Blinding Drone will obviously be a far cry from Benalish Trapper (did anyone realize this card wasn't called "Benalish Tapper"?). Unless you have 5-6 colorless sources, its power level will depend on how useful it is to have a 1/3 that only reliably taps down lategame fatties.
Luckily black and blue both have common C producing-creatures and green has common scion producers. There are 2 C-producing creatures and Seer's Lantern in colorless itself, playable in any deck. I suspect that these, on top of the 2-ish colorless lands people will draft, will be what enables these creatures to work. So perhaps these colorless producers will be higher priority than they would appear just to enable other cards. Alternately, maybe that makes all of it just worse than drafting guys that are unconditionally good.
I am sort of tempted to just eschew colorless costs for a few weeks and let people mana screw themselves and draft obligate colorless bombs they can't play. But then if I did that, I would be behind the learning curve once everyone else figures it out.
Suppose opponent only has one colorless mana source but more than one creature with colorless activations. If opponent attacks into your bigger creature with Slaughter Drone or Stalking Drone or Havoc Sower (and normally the correct play would be to let it through to avoid losing your better creature) but they ALSO have a creature on defense that needs colorless mana (or Blinding Drone or whatever), it's often correct to call their bluff. Now you're squeezing their resources. They can pay the colorless to kill your guy but then they might face an unfavorable attack on their turn, with their colorless mana now used up. When deciding on an attack, players may often forget they need the colorless mana on both ends but can't use it for both.
2 Blinding Drone
1 Makindi Familiar
1 Eldrazi Skyspawner
1 Halimar Tidecaller
1 Kozilek’s Shrieker
1 Incubator drone
1 Havoc Sower
1 Gravity Negator
1 Jwar Isle Avenger
1 Deathless Behemoth
1 Baloth Null
1 Unnatural Endurance
1 Spatial Contortion
1 Tar Snare
1 Flaying Tendrils
2 Oblivion Strike
1 Comparative Analysis
1 Overwhelming Denial
1 Evolving Wilds
1 Holdout Settlement
1 Unknown Shores
1 Crumbling Vestige
1 Hissing Quagmire
1 Forest
6 Island
5 Swamp
2 Ancient Crab
1 Mist Intruder
1 Ulamog’s Despoiler
Obviously it was super greedy to run Baloth Null but
1) it's my best card
2) I got it at a reasonable time pack 2 after getting a very late Hissing Quagmire pack 1.

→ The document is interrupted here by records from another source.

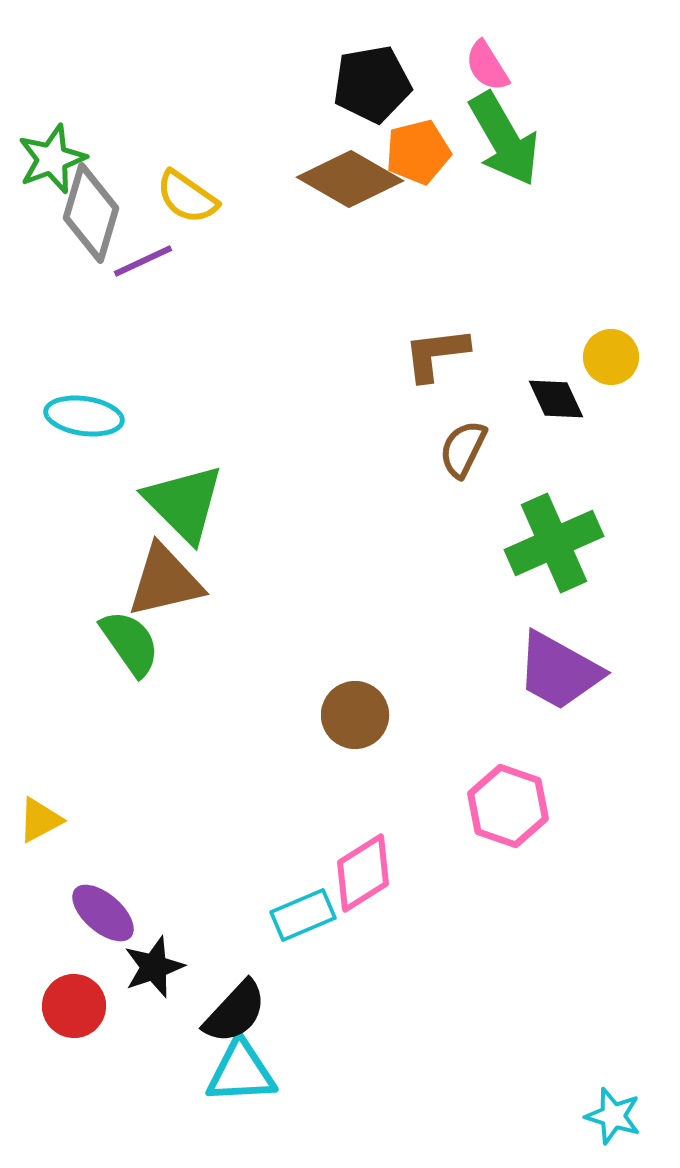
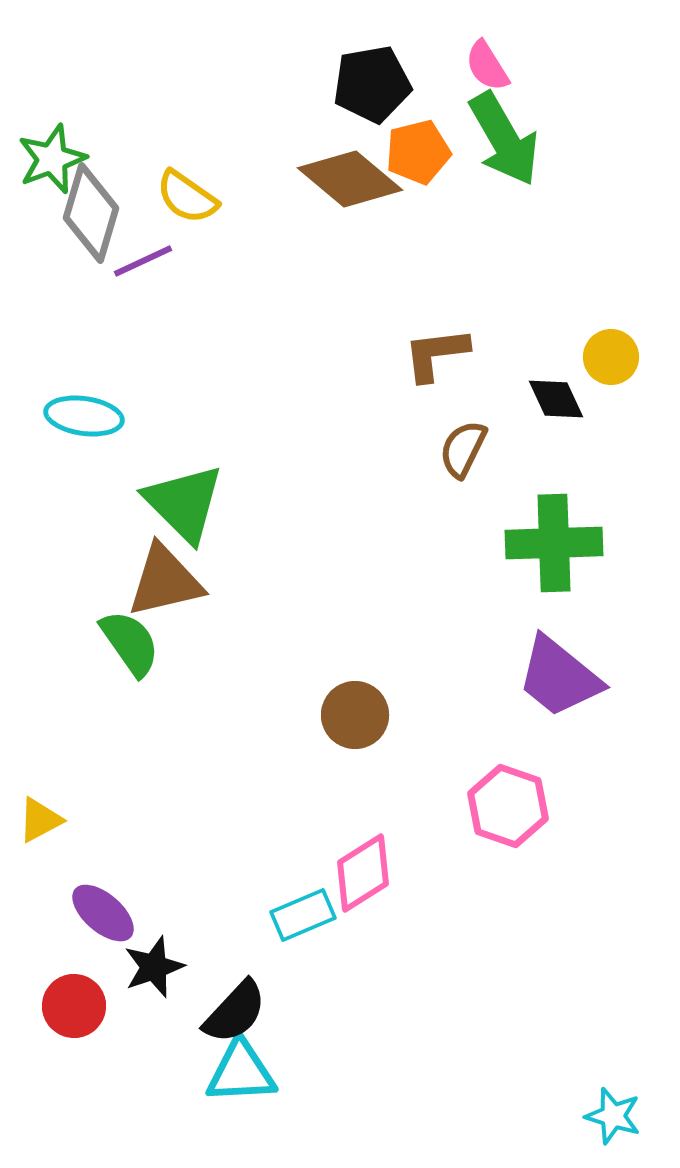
brown diamond: rotated 10 degrees clockwise
green cross: rotated 22 degrees clockwise
purple trapezoid: moved 6 px down; rotated 10 degrees clockwise
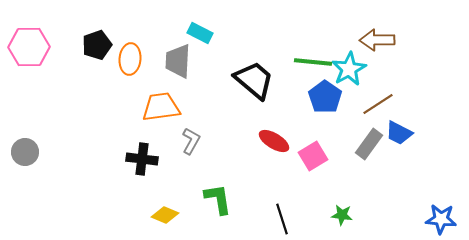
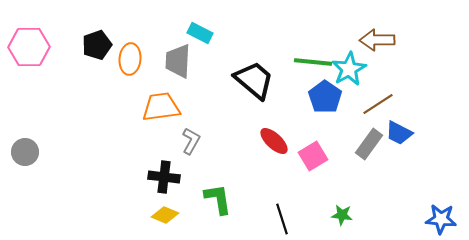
red ellipse: rotated 12 degrees clockwise
black cross: moved 22 px right, 18 px down
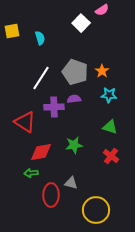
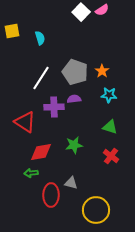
white square: moved 11 px up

RESULT: 1-2 and a lot of mulligans. Turns out ye olde' 7-7-5-2 mana base is bad.
1 Prophet of distortion
3 Blinding drone
2 Sky scourer
1 Slaughter drone
1 Hedron crawler
1 Matter reshaper
1 Cultivator drone
1 Eldrazi skyspawner
2 Warden of geometries
1 Thought havester
1 Murk strider
1 Kozilek's translator
1 Kozilek's channeler
1 Kozilek's pathfinder
1 visions of brutality
1 Containment membrane
1 Oblivion strike
1 Hedron alignment network
lands
1 Crumbling vestage
1 Unknown shores
1 Skyline cascade
8 Island
6 Swamp
1 Rush of ice
1 Dispel
1 Grave birthing
With 8 sources of colourless and.. I still lost the first match by not drawing any colourless :/, I am still on tilt a day later from those two games. I crushed my next two opponents. The other glaring problem was there was straight up no removal, I think I passed some early pack one but then took whatever I could get, either there wasn't any in the packs or people were sucking it all up. There were a lot of other people cutting me since this is the cool new deck everyone wants to play, two other colourless drafters.
Pioneer:UR Pheonix
Modern:U Mono U Tron
EDH
GB Glissa, the traitor: Army of Cans
UW Dragonlord Ojutai: Dragonlord NOjutai
UWGDerevi, Empyrial Tactician "you cannot fight the storm"
R Zirilan of the claw. The solution to every problem is dragons
UB Etrata, the Silencer Cloning assassination
Peasant cube: Cards I own
I see what you did there.
I do think green will improve to the point of reasonable playability. Some of the cards in BFZ that were essentially useless, like Unnatural Aggression become pretty solid when green actually gets on/above curve beef.